Caril de Lulas e Camarão, com arroz basmati
Papadums, chutney de manga & Raita
Ingredientes para a pasta de caril:
1 c. sopa de sementes de coentros
1 c. sopa de curcuma
½ c. sopa de sementes de cominhos
1 c. chá de pimenta preta em grão
½ c. café de malaguetas secas moídas
1 c. café de cardamomo
1 c. café de canela
4 cravos-da-índia
3 dentes de alho
1 c. chá de gengibre fresco ralado
1 c. chá de sal
Azeite q.b.
Preparação:
Leve as especiarias ao lume, numa frigideira, para intensificar os seus aromas (2 minutos serão suficientes para começar a sentir um cheiro mais intenso).

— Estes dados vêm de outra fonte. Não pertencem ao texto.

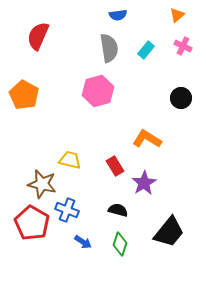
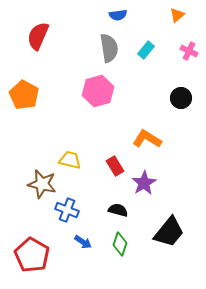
pink cross: moved 6 px right, 5 px down
red pentagon: moved 32 px down
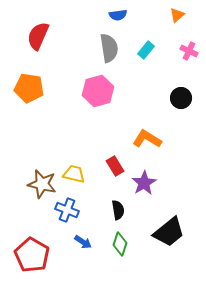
orange pentagon: moved 5 px right, 7 px up; rotated 20 degrees counterclockwise
yellow trapezoid: moved 4 px right, 14 px down
black semicircle: rotated 66 degrees clockwise
black trapezoid: rotated 12 degrees clockwise
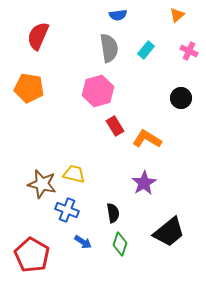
red rectangle: moved 40 px up
black semicircle: moved 5 px left, 3 px down
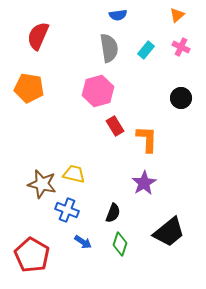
pink cross: moved 8 px left, 4 px up
orange L-shape: rotated 60 degrees clockwise
black semicircle: rotated 30 degrees clockwise
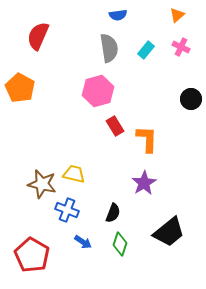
orange pentagon: moved 9 px left; rotated 20 degrees clockwise
black circle: moved 10 px right, 1 px down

Deite as especiarias num processador (método mais rápido) e triture-as muito bem antes de juntar o sal, o alho e o gengibre. Adicione por fim um pouco de azeite para ajudar a formar uma pasta húmida.
Ingredientes para o caril de lulas:
2 cebolas médias picadas
½ pimento vermelho picado
1kg de lulas limpas
500gr de camarão (cozido previamente, reservando a sua água)
pasta de caril (receita anterior) ou mistura de caril de compra
1 a 2 maçãs reinetas
3 c. sopa de tomate pelado picado
200ml de creme de coco
coentros frescos
1 malagueta fresca
Preparação:
Comece por deitar um pouco de azeite num tacho ou numa frigideira funda. Adicione a cebola e deixe refogar durante 2 ou 3 minutos, juntando depois o pimento.
Enquanto o pimento cozinha um pouco, seque as lulas e corte-as em anéis do mesmo tamanho, para que a cozedura seja uniforme.
Adicione a pasta de caril e as lulas ao refogado, mexendo bem. Descasque e rale as maçãs directamente para o tacho/frigideira e deixe-as derreter, juntando depois o tomate pelado e a água de cozer o camarão (250 a 300ml serão suficientes). Assim que comece a ferver, baixe o lume e deixe cozinhar durante 15 a 20 minutos, mexendo de vez em quando.
Finalmente, junte o creme de coco e o camarão cozido. Verifique os temperos e deixe ferver por 2 ou 3 minutos. Pique coentros e um pouco de malagueta para salpicar, a gosto, quando servir.
Acompanhei o Caril com arroz Basmati (cozido com casca de limão e Cardamomo) e Papadums com chutney de manga e raita, feitos em casa.
Quem diz “o que é doce nunca amargou” nunca queimou caramelo – e nunca se queimou com caramelo!
Ai o meu pai! Lá vem o meu pai outra vez…
Ao Domingo, lá em casa, havia sempre um docinho e eu, gulosa e armada em sous-chef, lá permanecia ao lado do fogão, a mexer ou a provar (e a ouvir as histórias de sempre). Normalmente fazia-se pudim, papas de milho ou arroz doce. Naquele dia o meu pai quis fazer Marrons Glacés e a gulosa da Rita quis provar.
Oh Pai! Se estás a ler isto, por favor diz-me que te lembras da colher de pau presa na minha boca. Não pode ser só fruto da minha imaginação!
Traumas ultrapassados, em 2012 ganhei coragem e fiz pela primeira vez caramelo. Desde então sou muito mais feliz!
Finalizei a refeição de hoje com estas tartes de amêndoa e leite creme oriental (feito com gengibre, cardamomo, cravinho-da-índia e canela), cobertas de amêndoa caramelizada e acompanhadas de colis de morango. Esta receita serve de experiência a um convite/projecto que aí vem, de que vos falarei noutra altura.
As lições que ficam para a vida deviam estar escritas num livro com páginas ilimitadas. O meu acidente serviu-me de lição (tal como as restantes histórias que vos contei) e ensinou-me que ser livre não é fazer o que se quer, é fazer o que se pode. Se não acreditam, experimentem ir fazer compras de cadeira de rodas e vejam os ingredientes que vos saltam à vista.
Obrigada a todos por estarem aqui comigo. Obrigada a todos os que me ajudaram a superar esta fase da minha vida!